A Tale of Tails: Photon Rates and Flow in Ultra-Relativistic Heavy Ion Collisions
Larry McLerran, Bjoern Schenke

TL;DR
This paper explores how high-energy tails in quark and gluon distributions, modeled by Tsallis functions, can enhance photon production and delay emission times in ultra-relativistic heavy ion collisions, potentially explaining experimental observations.
Contribution
It introduces a phenomenological model with Tsallis distributions to account for high-energy tails in parton spectra, affecting photon emission rates and timing.
Findings
High-energy tails increase photon production rates.
Delayed photon emission times align with experimental flow patterns.

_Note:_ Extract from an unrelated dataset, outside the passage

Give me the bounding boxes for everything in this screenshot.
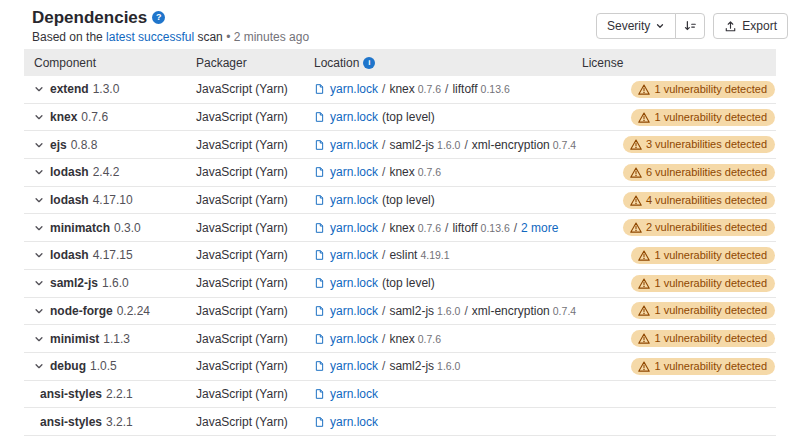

Model explains observed photon yields in LHC and RHIC.
Abstract
We consider the possibility that quark and gluon distributions in the medium created in high energy heavy ion collisions may be modified by a power law tail at energies much higher than the temperature. We parametrize such a tail by Tsallis distributions with an exponent motivated by phenomenology. These distributions are characterized by an effective temperature scale that we assume to evolve in time like the temperature for thermal distributions. We find that including such a tail increases the rates for photon production and significantly delays the emission times for photons of a fixed energy. We argue that these effects are sufficiently large that they should be able to account for photon yields and flow patterns seen in LHC and RHIC experiments.